If you have been following us for a while, you already know that we do not advocate for a specific type of diet. We value intellectual honesty and integrity by discussing different aspects of different solutions. One of the most talked-about is the Atkins diet, which is centred on a diet focused on protein, or at least the minimisation of carbohydrates.
Since we’re talking about a diet here, it stands to reason that most of the discussion that takes place relates to meal preparation and consumption. After all, this forms the core of this diet. That being said, if you want faster results, you will need to pair this with a good exercise program. Of course, you can learn about them from the Strategic Nutrition Guide and the Lifelong Fitness Blueprint. While you should absolutely get those, we’re talking about Atkins specifically today.
First of all, dear dieter, let’s talk a bit about exercise. We all know that it is beneficial to body, mind and soul. Some of its major benefits include losing weight, burning fat and boosting one’s metabolism. This is only the tip of the iceberg. It has been demonstrated that exercising daily can help your body eliminate toxins through sweat glands and lymph systems.
Now, let’s relate that to Atkins, which is essentially a low-carb weight loss program. One feature that needs to be considered for such diets is the regulation of blood sugar levels, which some exercises excel in more than others. Without exercise, your body isn’t configured to process carbohydrates successfully. Research has shown that sedentary individuals have extreme insulin reactions to even moderate amounts of carbohydrates.
This might sound a little unusual, but in a way, physical activity can teach your body how to process the carbohydrates in your diet. This also means that with regular and frequent exercise, your body can allow you to use more carbs over time more efficiently. It might seem weird that I’m mentioning this, but think about it in the long term – Atkins should not be used indefinitely, as an over-emphasis of protein might put strain on your kidneys and liver.
Okay, back to the lecture. For a bit of background, there are two basic types of exercise: aerobic exercise and anaerobic exercise. They are not mutually exclusive, but form different functions. Aerobic exercise’s primary goal is to increase your heart rate. What this does is allows your body to consume oxygen more efficiently.
Some examples of this include slow jogging or cycling. Of course, if you haven’t done them in a while, it will be challenging to get into them. The best way to go about it is to start slowly first so that your body can acclimatise to it slowly. Need more help? The Lifelong Fitness Blueprint is your guide to it.

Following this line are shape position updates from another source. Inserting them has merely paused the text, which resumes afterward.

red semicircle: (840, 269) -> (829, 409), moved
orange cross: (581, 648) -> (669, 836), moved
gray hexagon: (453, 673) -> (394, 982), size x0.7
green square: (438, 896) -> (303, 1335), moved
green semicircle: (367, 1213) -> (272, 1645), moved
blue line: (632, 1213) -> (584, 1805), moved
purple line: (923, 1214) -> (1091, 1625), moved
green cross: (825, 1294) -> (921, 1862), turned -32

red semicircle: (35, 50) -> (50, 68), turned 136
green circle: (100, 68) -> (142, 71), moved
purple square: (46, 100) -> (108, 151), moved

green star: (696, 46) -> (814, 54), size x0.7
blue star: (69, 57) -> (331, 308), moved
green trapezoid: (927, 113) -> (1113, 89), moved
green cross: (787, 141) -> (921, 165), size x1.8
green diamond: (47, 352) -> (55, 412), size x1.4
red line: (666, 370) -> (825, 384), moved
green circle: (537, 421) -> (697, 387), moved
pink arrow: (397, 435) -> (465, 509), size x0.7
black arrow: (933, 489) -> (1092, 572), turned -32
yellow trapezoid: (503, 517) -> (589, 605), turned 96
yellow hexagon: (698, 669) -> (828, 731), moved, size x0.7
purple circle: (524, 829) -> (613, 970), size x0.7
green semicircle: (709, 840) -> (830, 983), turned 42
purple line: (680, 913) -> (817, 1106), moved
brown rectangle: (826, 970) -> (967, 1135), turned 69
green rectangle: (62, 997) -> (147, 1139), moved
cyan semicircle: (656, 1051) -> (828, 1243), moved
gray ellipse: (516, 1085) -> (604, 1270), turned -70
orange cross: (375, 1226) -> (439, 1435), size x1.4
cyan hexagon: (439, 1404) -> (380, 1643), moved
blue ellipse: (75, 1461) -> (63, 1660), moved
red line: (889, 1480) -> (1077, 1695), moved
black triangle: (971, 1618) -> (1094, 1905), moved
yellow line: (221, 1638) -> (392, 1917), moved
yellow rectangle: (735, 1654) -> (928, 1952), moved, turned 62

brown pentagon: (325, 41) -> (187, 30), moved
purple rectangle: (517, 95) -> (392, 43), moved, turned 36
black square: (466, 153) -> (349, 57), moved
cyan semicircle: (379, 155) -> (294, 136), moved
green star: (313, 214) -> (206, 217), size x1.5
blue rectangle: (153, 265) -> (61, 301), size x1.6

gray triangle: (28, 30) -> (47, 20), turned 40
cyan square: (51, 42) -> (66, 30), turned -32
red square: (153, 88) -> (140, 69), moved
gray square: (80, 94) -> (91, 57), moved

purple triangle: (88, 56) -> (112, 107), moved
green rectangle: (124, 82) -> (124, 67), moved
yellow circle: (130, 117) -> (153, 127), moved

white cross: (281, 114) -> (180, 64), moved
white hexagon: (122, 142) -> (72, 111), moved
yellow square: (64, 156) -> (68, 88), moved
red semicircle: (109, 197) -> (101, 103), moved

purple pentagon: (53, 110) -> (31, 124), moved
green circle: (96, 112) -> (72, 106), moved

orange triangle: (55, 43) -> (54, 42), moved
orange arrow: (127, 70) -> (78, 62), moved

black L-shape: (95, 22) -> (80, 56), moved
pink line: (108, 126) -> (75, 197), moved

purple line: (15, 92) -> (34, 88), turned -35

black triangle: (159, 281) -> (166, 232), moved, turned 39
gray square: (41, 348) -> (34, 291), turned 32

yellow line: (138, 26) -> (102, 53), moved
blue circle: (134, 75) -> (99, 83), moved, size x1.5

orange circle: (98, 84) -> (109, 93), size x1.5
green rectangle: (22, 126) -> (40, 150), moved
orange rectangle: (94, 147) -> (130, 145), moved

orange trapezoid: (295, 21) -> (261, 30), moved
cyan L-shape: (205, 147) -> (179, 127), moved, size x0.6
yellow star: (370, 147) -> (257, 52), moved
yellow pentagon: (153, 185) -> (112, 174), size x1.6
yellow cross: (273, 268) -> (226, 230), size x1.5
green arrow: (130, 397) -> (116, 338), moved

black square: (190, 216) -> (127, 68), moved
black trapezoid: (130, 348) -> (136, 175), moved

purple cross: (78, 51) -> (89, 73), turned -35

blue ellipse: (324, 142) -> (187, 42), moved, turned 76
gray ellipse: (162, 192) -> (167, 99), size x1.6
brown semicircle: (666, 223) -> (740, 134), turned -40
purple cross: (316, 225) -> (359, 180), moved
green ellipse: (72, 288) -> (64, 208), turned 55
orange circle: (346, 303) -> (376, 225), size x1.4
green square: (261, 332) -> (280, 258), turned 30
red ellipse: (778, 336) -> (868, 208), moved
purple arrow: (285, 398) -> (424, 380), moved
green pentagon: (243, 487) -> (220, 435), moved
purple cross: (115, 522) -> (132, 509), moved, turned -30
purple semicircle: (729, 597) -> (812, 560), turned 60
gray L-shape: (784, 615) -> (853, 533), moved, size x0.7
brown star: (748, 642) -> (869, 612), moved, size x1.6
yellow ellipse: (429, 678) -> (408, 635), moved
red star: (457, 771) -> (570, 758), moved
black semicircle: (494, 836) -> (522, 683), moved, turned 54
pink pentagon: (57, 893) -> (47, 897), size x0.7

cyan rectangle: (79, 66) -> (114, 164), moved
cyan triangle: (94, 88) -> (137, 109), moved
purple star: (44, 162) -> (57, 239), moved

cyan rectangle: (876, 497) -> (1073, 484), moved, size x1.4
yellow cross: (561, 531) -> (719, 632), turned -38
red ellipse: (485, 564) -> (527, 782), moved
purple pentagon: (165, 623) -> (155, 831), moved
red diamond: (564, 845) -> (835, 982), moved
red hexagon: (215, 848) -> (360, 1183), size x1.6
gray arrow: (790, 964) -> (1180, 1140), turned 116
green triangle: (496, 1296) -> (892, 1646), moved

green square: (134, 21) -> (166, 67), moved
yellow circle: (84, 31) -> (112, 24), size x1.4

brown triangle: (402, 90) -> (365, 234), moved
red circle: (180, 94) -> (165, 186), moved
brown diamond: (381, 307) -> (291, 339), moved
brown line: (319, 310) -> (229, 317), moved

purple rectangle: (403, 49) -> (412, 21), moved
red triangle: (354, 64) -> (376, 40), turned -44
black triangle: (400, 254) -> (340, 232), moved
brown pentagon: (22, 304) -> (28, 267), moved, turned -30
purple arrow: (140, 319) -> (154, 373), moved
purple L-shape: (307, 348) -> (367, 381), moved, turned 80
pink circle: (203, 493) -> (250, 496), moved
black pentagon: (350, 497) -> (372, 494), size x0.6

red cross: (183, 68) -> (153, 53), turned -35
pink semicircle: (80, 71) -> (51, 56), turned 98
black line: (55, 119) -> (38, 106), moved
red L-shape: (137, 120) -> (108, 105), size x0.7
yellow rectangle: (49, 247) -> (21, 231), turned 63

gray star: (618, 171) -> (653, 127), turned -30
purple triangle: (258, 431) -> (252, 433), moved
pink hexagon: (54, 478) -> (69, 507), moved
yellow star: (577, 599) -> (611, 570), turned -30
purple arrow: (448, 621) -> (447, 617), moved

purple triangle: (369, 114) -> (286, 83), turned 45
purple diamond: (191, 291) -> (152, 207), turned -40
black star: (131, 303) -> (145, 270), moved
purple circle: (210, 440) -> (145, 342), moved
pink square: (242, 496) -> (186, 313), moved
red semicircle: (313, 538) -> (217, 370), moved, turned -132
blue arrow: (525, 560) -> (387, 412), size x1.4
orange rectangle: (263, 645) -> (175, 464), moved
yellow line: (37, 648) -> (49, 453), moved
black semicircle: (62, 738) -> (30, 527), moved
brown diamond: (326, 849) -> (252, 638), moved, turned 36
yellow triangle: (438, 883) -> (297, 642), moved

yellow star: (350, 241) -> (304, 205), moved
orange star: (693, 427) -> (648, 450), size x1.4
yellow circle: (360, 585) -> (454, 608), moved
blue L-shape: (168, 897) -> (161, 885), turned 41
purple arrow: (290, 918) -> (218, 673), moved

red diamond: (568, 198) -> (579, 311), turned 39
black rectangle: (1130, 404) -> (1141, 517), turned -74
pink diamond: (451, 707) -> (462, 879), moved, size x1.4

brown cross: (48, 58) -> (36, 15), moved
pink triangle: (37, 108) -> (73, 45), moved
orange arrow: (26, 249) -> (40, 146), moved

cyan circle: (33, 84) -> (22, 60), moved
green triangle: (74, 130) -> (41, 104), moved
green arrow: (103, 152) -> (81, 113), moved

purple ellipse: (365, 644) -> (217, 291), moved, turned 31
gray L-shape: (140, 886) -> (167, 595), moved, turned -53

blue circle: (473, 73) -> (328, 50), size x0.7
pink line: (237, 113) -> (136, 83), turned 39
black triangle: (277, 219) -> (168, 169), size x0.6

On the other hand, anaerobic exercise includes any activity that isn’t technically aerobic. These are the intense exercises that can only be done in short bursts. For example, instead of jogging, an anaerobic activity might be sprinting. Other more common ones are strength training. If you are new, grab a set of resistance bands from our store to get into it. Anaerobic exercises has many benefits too. You see, once you drop the fat, you’ll want to replace them with muscle. This will help you burn more fat, and the cycle repeats itself.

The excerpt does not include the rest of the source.